At the CAE (Computer-Aided Engineering) Center at the University of Wisconsin-Madison, we have been using Novell NetWare and Microsoft Corp. Windows NT for years and have made great strides integrating the two. We now support more than 200 Windows NT 4.0 workstations in a NetWare 4.11 environment.

Taking the plunge into integrating Windows NT and NetWare is a worthwhile undertaking. With it, you get the best of both worlds--a solid desktop operating system as well as a powerful network back end. And integrating the two has gotten easier, with Novell picking up much of the administrative and management overhead. In particular, the emergence of Z.E.N.works (Zero Effort Networks) for users has made integrating NetWare and NT a snap.

Where the Rubber Hits the Road One of the first problems we had to contend with was what to do about Windows NT's need to have some form of authentication at the local workstation or domain. Though this problem can be solved in many different ways, the most obvious choice is to create all needed user accounts on each NT workstation. Even simpler, a Windows NT domain could be created to let users be authenticated against a single server, but this scenario requires that an NT server be present in the network. We didn't consider this option due to the fact that we have a continuously changing user base of 5,000+ students who are already using an NDS tree.

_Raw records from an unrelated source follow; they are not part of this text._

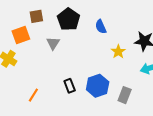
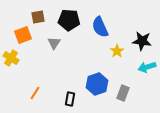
black pentagon: (69, 19) -> (69, 20), turned -30
blue semicircle: (101, 27) -> (100, 27), size x1.5
black rectangle: (70, 86) -> (70, 99), moved, turned 32

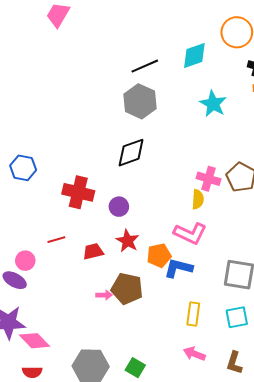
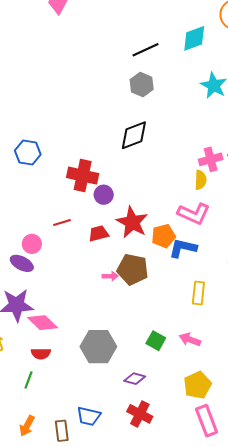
gray hexagon: (140, 101) -> (142, 85), size x0.7
pink cross: (208, 179) -> (211, 159), turned -30
purple circle: (119, 207) -> (104, 195), moved
red star: (127, 241) -> (132, 222), size x1.4
pink arrow: (194, 354) -> (190, 340), moved
green square: (135, 368) -> (156, 341), moved

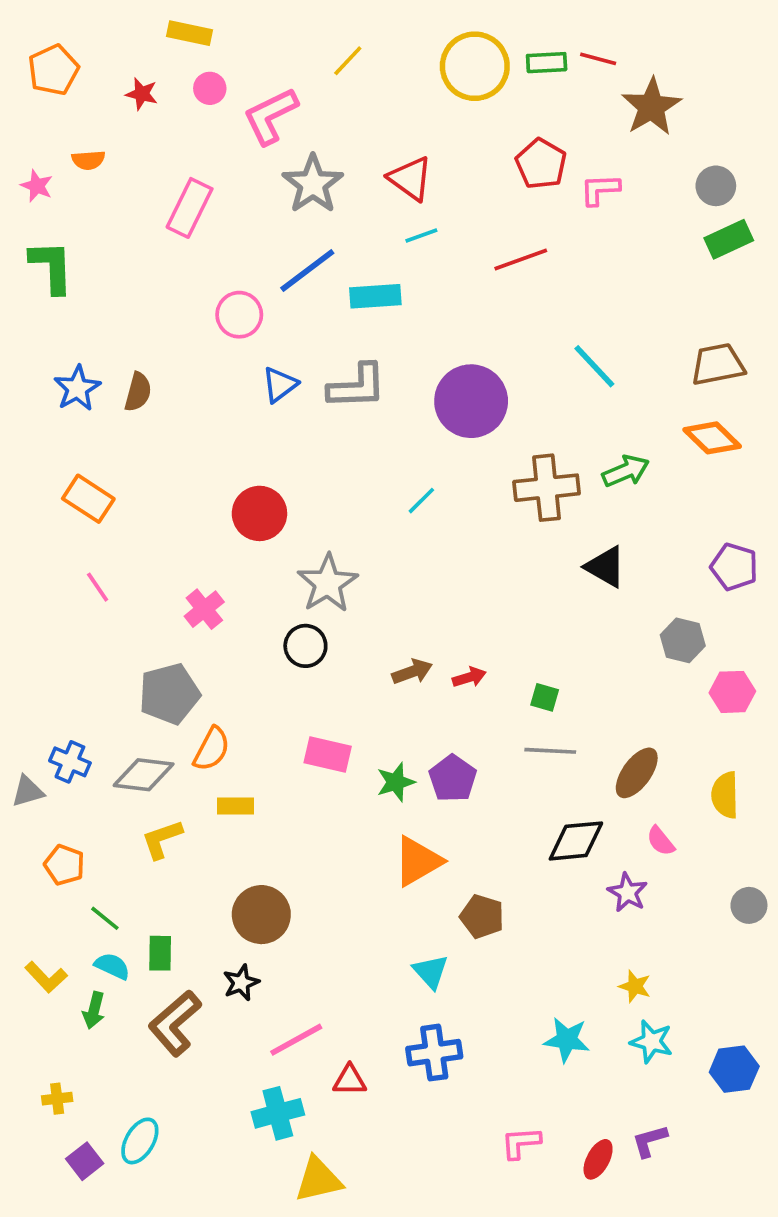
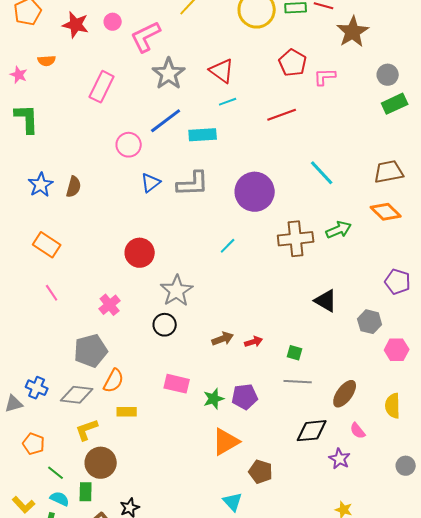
red star: (142, 94) -> (76, 25), size x1.5
black triangle: (605, 567) -> (326, 301), moved
purple pentagon: (453, 778) -> (245, 397), turned 30
brown circle: (261, 915) -> (101, 463), moved

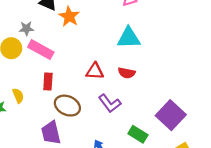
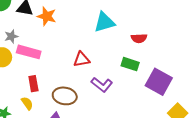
red semicircle: (127, 73) -> (139, 38), moved
red rectangle: (48, 82) -> (33, 84), moved
yellow semicircle: (18, 96) -> (27, 103), moved
green rectangle: (138, 134) -> (130, 64), moved

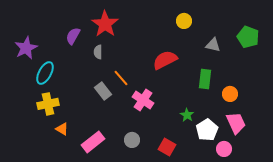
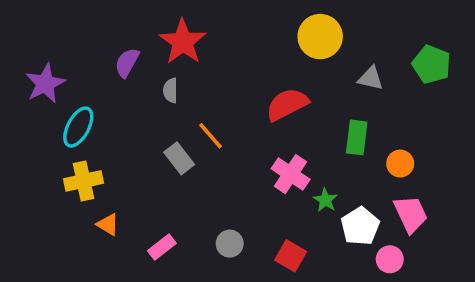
yellow circle: (184, 21) -> (320, 37), size x1.6
pink cross: (143, 100) -> (291, 174), moved
pink rectangle: (93, 142) -> (162, 247), size x0.7

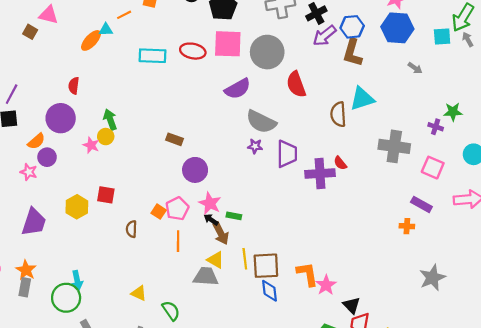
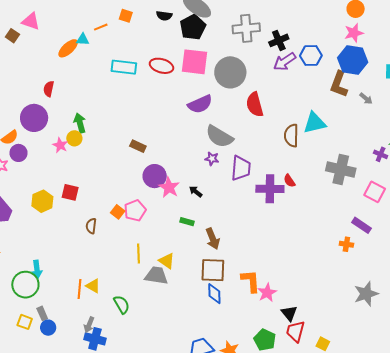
brown L-shape: (352, 53) -> (339, 84), moved
pink star: (210, 203) -> (169, 187), moved
black arrow: (211, 220) -> (196, 192), moved
brown arrow: (221, 233) -> (213, 239), moved
orange line: (178, 241) -> (79, 289), moved
yellow line: (245, 259) -> (139, 254), moved

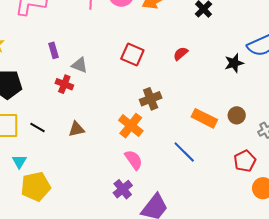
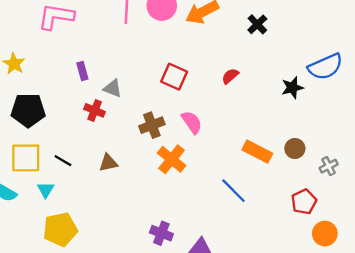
brown cross: (151, 99) -> (152, 125), moved
pink semicircle: (134, 160) -> (192, 122), moved
cyan triangle: (19, 161) -> (46, 190), moved
purple cross: (123, 189) -> (161, 233), turned -30

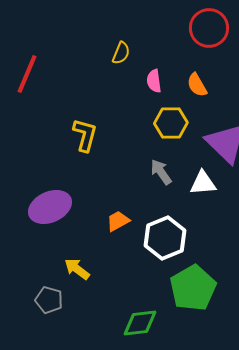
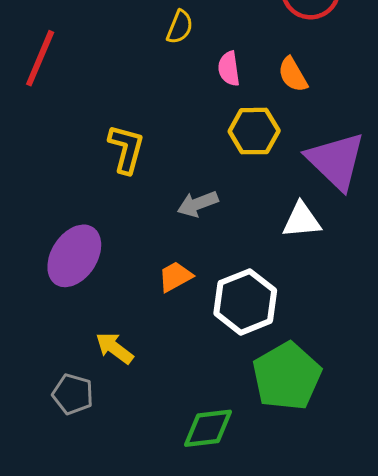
gray arrow: (161, 172) -> (198, 204), moved, turned -76
purple ellipse: (50, 207) -> (74, 256), turned -33

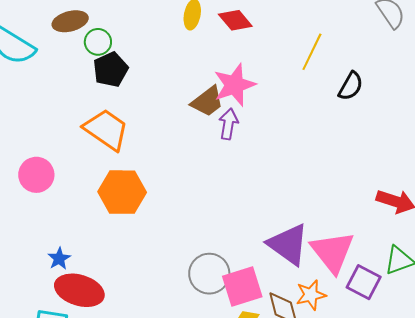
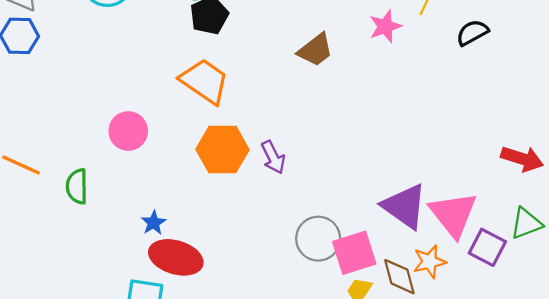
pink star: (235, 85) -> (385, 26), moved, size x0.7
black semicircle: (351, 86) -> (472, 33), turned -148
purple arrow: (228, 124) -> (273, 157), moved, turned 144

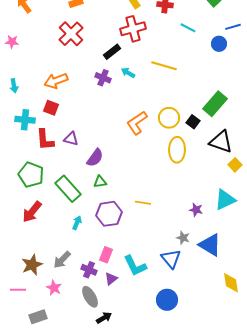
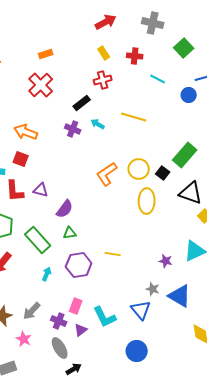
red cross: (133, 29) -> (103, 80), size x0.7
orange arrow: (56, 81) -> (26, 132), turned 40

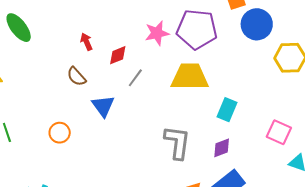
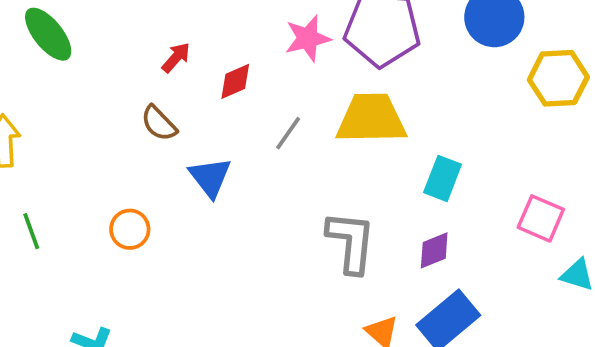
red arrow: (86, 42) -> (176, 58), turned 66
gray line: (135, 78) -> (288, 133), moved

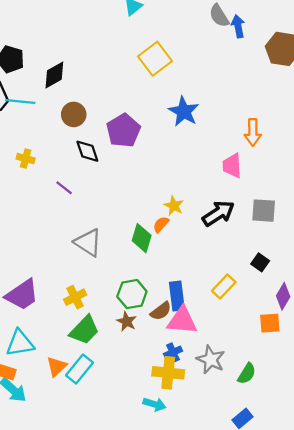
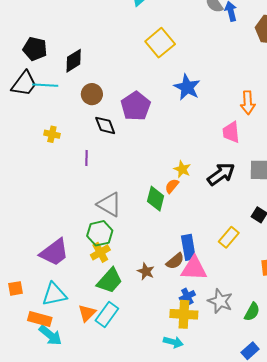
purple line: (64, 188) -> (86, 158), turned 56
green hexagon: (132, 294) -> (100, 233), moved

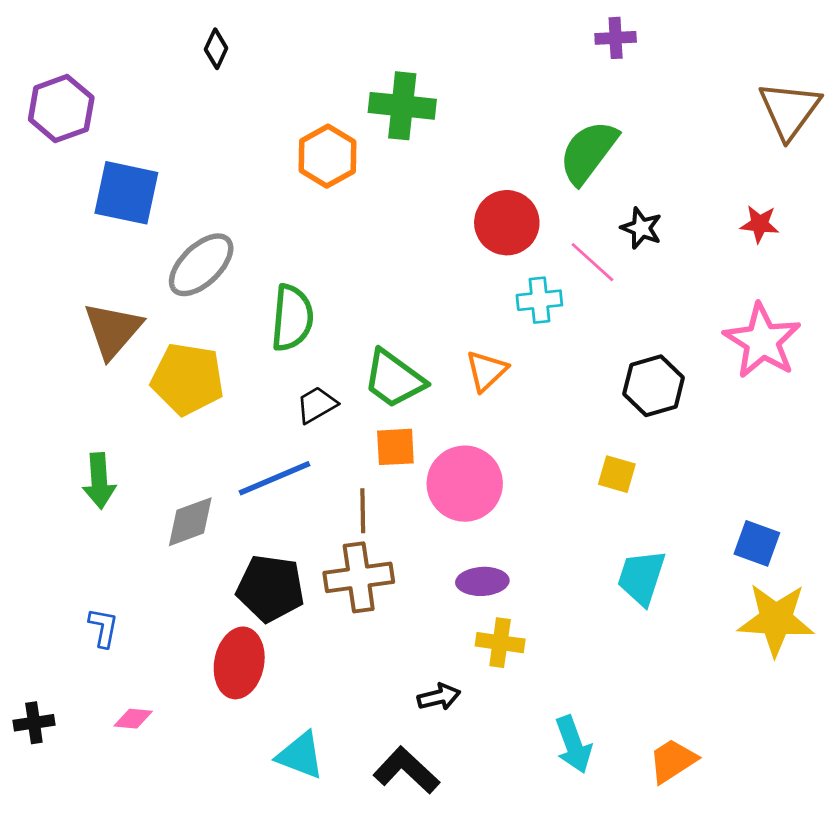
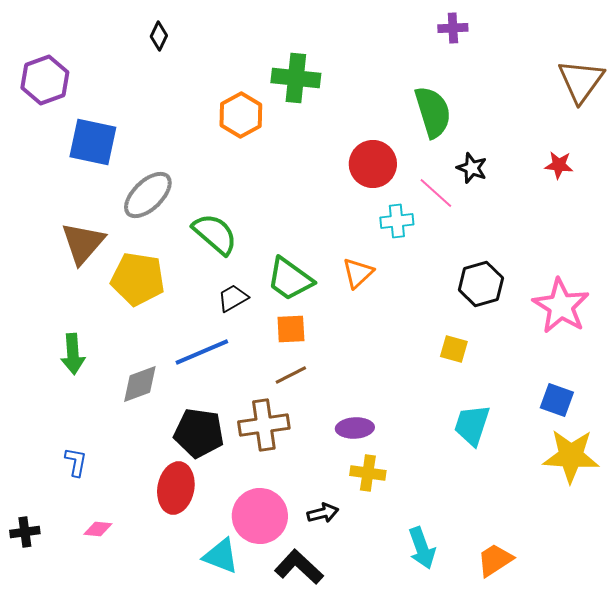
green semicircle: (588, 152) -> (433, 112), turned 126
green semicircle: (292, 318) -> (215, 234), turned -54
pink star: (762, 341) -> (561, 306), moved
pink circle: (465, 484) -> (260, 516), moved
brown line: (363, 511) -> (291, 375), moved, turned 64

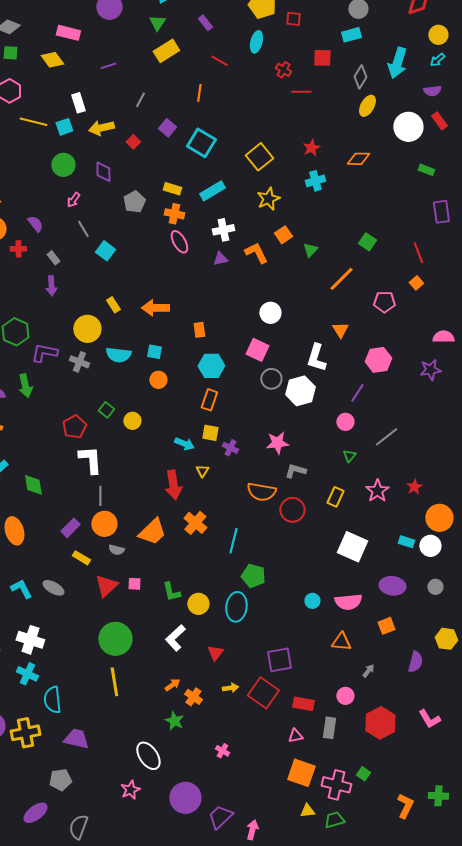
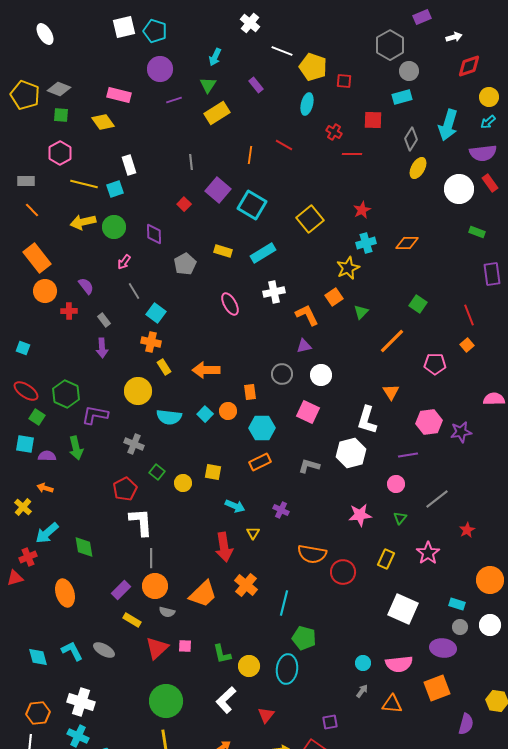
red line: (219, 61) -> (284, 145), moved
purple line: (108, 66) -> (174, 100), moved
purple semicircle: (432, 91) -> (483, 153), size x1.5
gray line: (140, 100) -> (191, 162), turned -35
yellow arrow: (101, 128) -> (83, 222), moved
purple square: (167, 128) -> (218, 190), size x1.4
orange diamond: (358, 159) -> (407, 243), moved
yellow star: (268, 199) -> (348, 268), moved
orange cross: (174, 214) -> (151, 342), moved
purple triangle: (220, 259) -> (304, 346), moved
cyan square: (154, 352) -> (205, 414), turned 35
gray cross: (79, 362) -> (134, 444), moved
purple star: (430, 370) -> (461, 432), moved
gray circle: (271, 379) -> (282, 374), moved
orange circle: (158, 380) -> (228, 411), moved
purple line: (357, 393) -> (408, 455), turned 48
orange rectangle: (209, 400) -> (260, 462), turned 45
yellow square: (210, 433) -> (213, 472), moved
pink star: (277, 443) -> (360, 515), moved
gray L-shape: (295, 471) -> (309, 466), moved
red star: (414, 487) -> (467, 530), moved
white circle: (430, 546) -> (490, 625), moved
gray circle: (435, 587) -> (460, 627), moved
orange square: (386, 626) -> (437, 688), size x1.5
purple square: (279, 660) -> (330, 722), size x0.6
gray arrow: (368, 671) -> (362, 691), moved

Another solution to this dilemma is to use a single, generic NT account for all users. This would require the creation of a single user object on all NT workstations (or one object in a domain). In this model, your users would not need to know of this account's existence--the Auto Admin Logon option could be set in the registry of each workstation. Of course, this has the drawback of the password for the account being present in clear text in the registry for prying eyes to find. It also makes it a bit more difficult to track who's using the NT workstation with NT's built-in auditing tools. When we first deployed NT in our labs, this was the solution we implemented, as the options we now use (and will discuss shortly) were not available. With this method, people would use the NetWare client to log in to their NetWare accounts, and the generic account specified in the Auto Admin Logon registry options would be used to authenticate to the local NT workstation.

With an upgrade to Novell's NT client software, IntranetWare Client for NT--and specifically the inclusion of Workstation Manager--we were able to consider a third option. Workstation Manager offers the ability to have the Novell client dynamically create user accounts on each workstation as they are needed. Now accounts can be created using NetWare credentials (login name and password), or a generic NT account can be created, eliminating the need to manually create and set up blind accounts on all your workstations.

Workstation Manager also can remove accounts from the workstations after users log out. But one question remains: With dynamic account creation and removal, won't you run out of unique IDs on the NT machine? The short answer is no. Even if you were to log in and out of the workstations 100 times a day, you wouldn't run out of SIDs for at least 100 years. A SID is the unique ID given to each user account on an NT workstation. And NT does not reuse SIDs after an account has been removed. In our environment, we have many users that come and go and may never use the same machine twice. Because of this, we choose to have Workstation Manager make the accounts temporarily and remove them after they are used. This also helps keep the "C:\WINNT\Profiles" directory clean, as this is where NT stores information about local accounts.